Basically, a phone that has access to encrypted messaging and the camera/mics under very controlled circumstances and that’s about it.

The restrictions would also limit the popularity enough that it would likely never be worth the cost of targeting, but also provide greater protection to the few people that really need that protection enough to make those sacrifices.



I'd love a phone with a bank of iPhone style mute switches, but each hooked up physically to disable the cellular radio, gps antenna, mic, camera and etc.


pinephone has that, but it's a pinephone


The Librem 5 is probably a better alternative for daily driving.
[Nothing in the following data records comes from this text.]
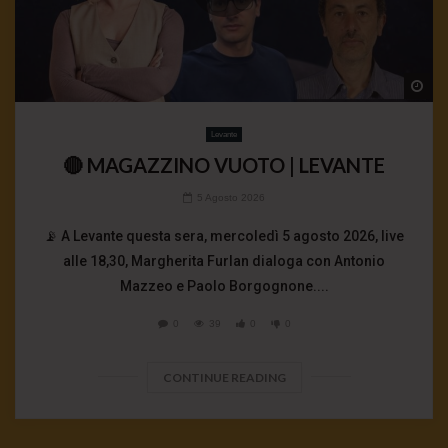
Wa
Levante
🔴 MAGAZZINO VUOTO | LEVANTE
5 Agosto 2026
📡 A Levante questa sera, mercoledì 5 agosto 2026, live
alle 18,30, Margherita Furlan dialoga con Antonio
Mazzeo e Paolo Borgognone....
0
39
0
0
CONTINUE READING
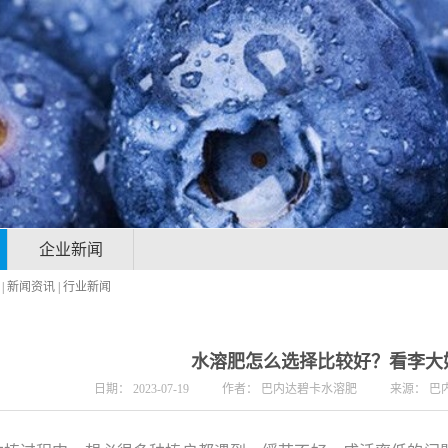
企业新闻
|
新闻资讯
|
行业新闻
水溶肥怎么选择比较好？看李大
日期：
2023-07-19
作者：
巴内达碧卡水溶肥
来源：
巴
An open-source project is actually worse for security because the attacker can just read your source and find the exploits.

Assembly is a pain to understand even with the latest disassemblers. Cut that out and you’re cutting out 90% of the work.
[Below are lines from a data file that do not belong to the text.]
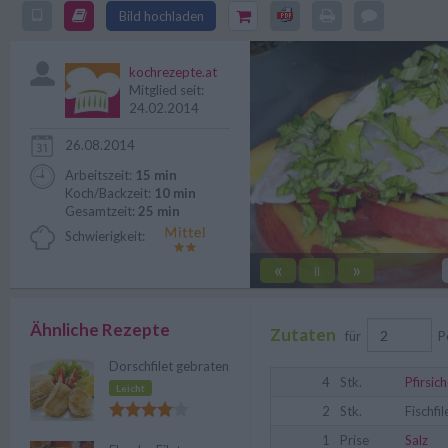
mindestens genauso gut! Ein ebe
Bild hochladen
Rezept.
kochrezepte.at
Mitglied seit:
24.02.2014
26.08.2014
Arbeitszeit:
15 min
Koch/Backzeit:
10 min
Gesamtzeit:
25 min
Schwierigkeit:
«
»
||
Ähnliche Rezepte
Zutaten
für
P
Dorschfilet gebraten
4
Stk.
Pfirsic
Leicht
2
Stk.
Fischfil
1
Prise
Salz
Now sure in theory having it open source means good people will find the exploit. But have you ever found an exploit and reported it? Of course not. Only attackers are motivated to put thousands of hours of work into looking for vulnerabilities. Unless you pay someone to actually put the same work in, it being open source is meaningless.


Not publishing source code demotivates the white hats and "good people" more than the bad actors, IMHO. There's a reason a lot of cryptography-related libraries have open/available source code

> But have you ever found an exploit and reported it? Yes, actually. It was for a project I had already contributed to, so I was just reading source code and stumbled upon a somewhat critical bug. The main problem there was figuring out how to fix it without breaking API, really.